Fixing(*) Wireguard
Join me while I prescribe a solution to the problem and prevail as a Wireguard fan!
Fixing(*) Wireguard
Introduction
I must admit the title is a little bit misleading. Wireguard is a very nice tunneling implementation by J. Donenfeld. There is nothing fundamentally wrong with it. However where I live, the protocol is crippled and somewhat blocked by the provider firewalls. Join me while I prescribe a solution to the problem and prevail as a Wireguard fan!
The Protocol
Wireguard has several packet types. Let’s start with describing the protocol.
Following the Noise protocol, first the initiator sends the following packet to the responder.

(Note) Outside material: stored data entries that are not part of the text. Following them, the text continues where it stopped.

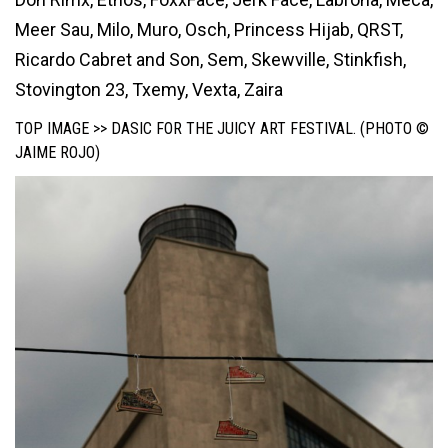
Meer Sau, Milo, Muro, Osch, Princess Hijab, QRST,
Ricardo Cabret and Son, Sem, Skewville, Stinkfish,
Stovington 23, Txemy, Vexta, Zaira
TOP IMAGE >> DASIC FOR THE JUICY ART FESTIVAL. (PHOTO ©
JAIME ROJO)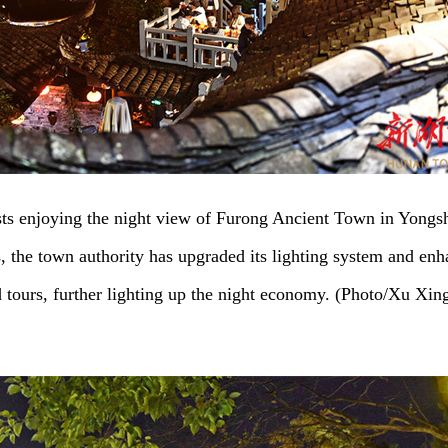
sts enjoying the night view of Furong Ancient Town in Yongs
s, the town authority has upgraded its lighting system and en
d tours, further lighting up the night economy. (Photo/Xu Xin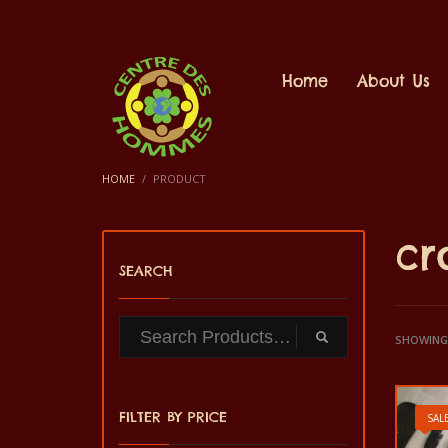
Home
About Us
HOME
PRODUCT
cr
SEARCH
SHOWING 
FILTER BY PRICE
SALE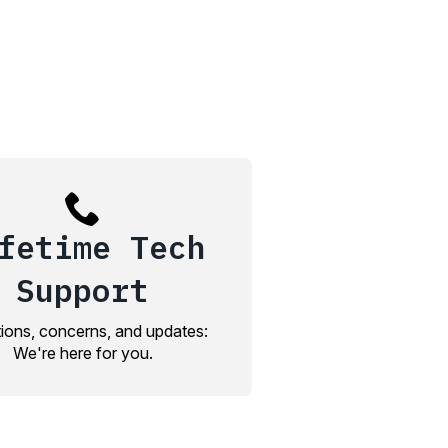
fetime Tech
Support
ions, concerns, and updates:
We're here for you.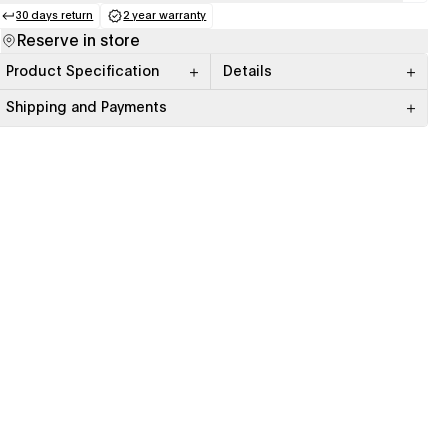
30 days return
2 year warranty
(opens in a new tab)
(opens in a new tab)
Reserve in store
Product Specification
Details
Shipping and Payments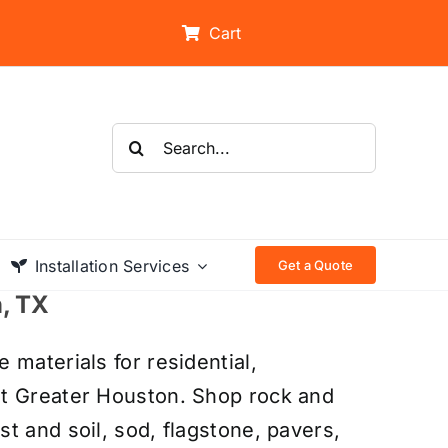
Cart
Search
for:
Installation Services
Get a Quote
n, TX
 materials for residential,
ut Greater Houston. Shop rock and
t and soil, sod, flagstone, pavers,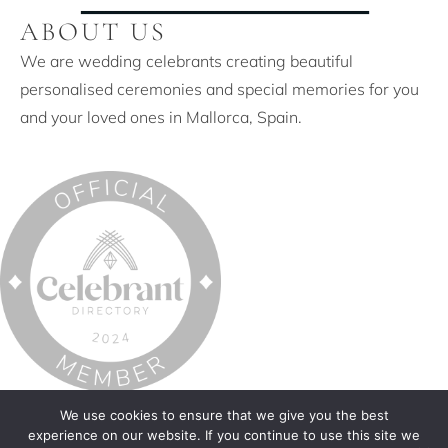
ABOUT US
We are wedding celebrants creating beautiful
personalised ceremonies and special memories for you
and your loved ones in Mallorca, Spain.
© 2026 Distinctive Ceremonies Mallorca. All Rights
We use cookies to ensure that we give you the best
experience on our website. If you continue to use this site we
Reserved.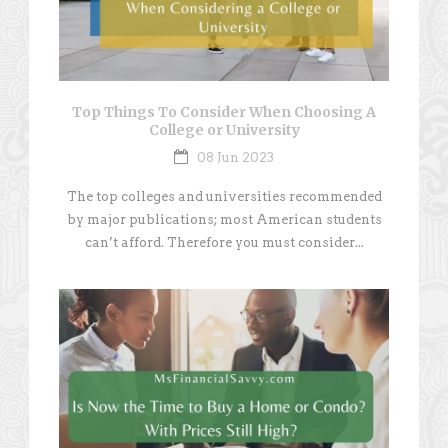
Top Things To Consider When Choosing A
College or University
08 Jun 2023
The top colleges and universities recommended
by major publications; most American students
can’t afford. Therefore you must consider...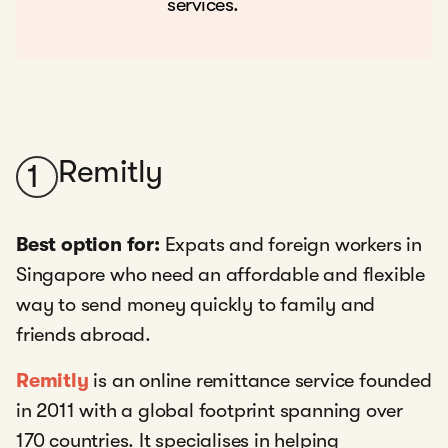
services.
Remitly
1
Best option for:
Expats and foreign workers in
Singapore who need an affordable and flexible
way to send money quickly to family and
friends abroad.
Remitly
is an online remittance service founded
in 2011 with a global footprint spanning over
170 countries. It specialises in helping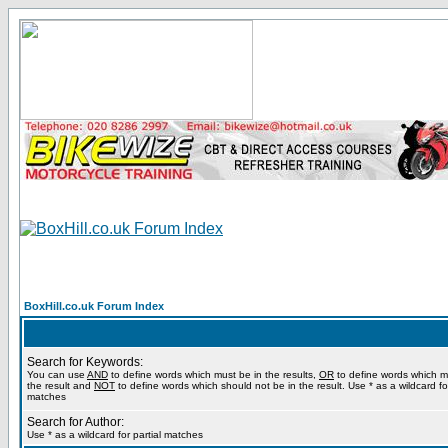
BoxHill.co.uk Forum Index
Search for Keywords:
You can use
AND
to define words which must be in the results,
OR
to define words which m
the result and
NOT
to define words which should not be in the result. Use * as a wildcard for
matches
Search for Author:
Use * as a wildcard for partial matches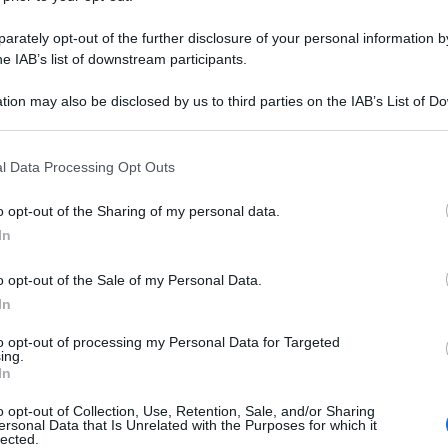
rately opt-out of the further disclosure of your personal information by
he IAB’s list of downstream participants.
tion may also be disclosed by us to third parties on the IAB’s List of 
 that may further disclose it to other third parties.
 that this website/app uses one or more Google services and may gath
l Data Processing Opt Outs
including but not limited to your visit or usage behaviour. You may click 
 to Google and its third-party tags to use your data for below specifi
o opt-out of the Sharing of my personal data.
ogle consent section.
In
o opt-out of the Sale of my Personal Data.
In
to opt-out of processing my Personal Data for Targeted
ing.
In
o opt-out of Collection, Use, Retention, Sale, and/or Sharing
ersonal Data that Is Unrelated with the Purposes for which it
lected.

msg = handshake_initiation {
u8 message_type
u8 reserved_zero[3]
u32 sender_index
u8 unencrypted_ephemeral[32]
u8 encrypted_static[AEAD_LEN(32)]
u8 encrypted_timestamp[AEAD_LEN(12)]
u8 mac1[16]
u8 mac2[16]
}
Then, the responder replies with the following:
msg = handshake_response {
u8 message_type
u8 reserved_zero[3]
u32 sender_index
u32 receiver_index
u8 unencrypted_ephemeral[32]
u8 encrypted_nothing[AEAD_LEN(0)]
u8 mac1[16]
u8 mac2[16]
}
After this point, it is possible to send data packets in the following form:
msg = packet_data {
u8 message_type
u8 reserved_zero[3]
u32 receiver_index
u64 counter
u8 encrypted_encapsulated_packet[]
}
One last packet type is the cookies. They are basically used to enforce DDoS protection. Also they prevent any adversary from lifting a side-channel attack.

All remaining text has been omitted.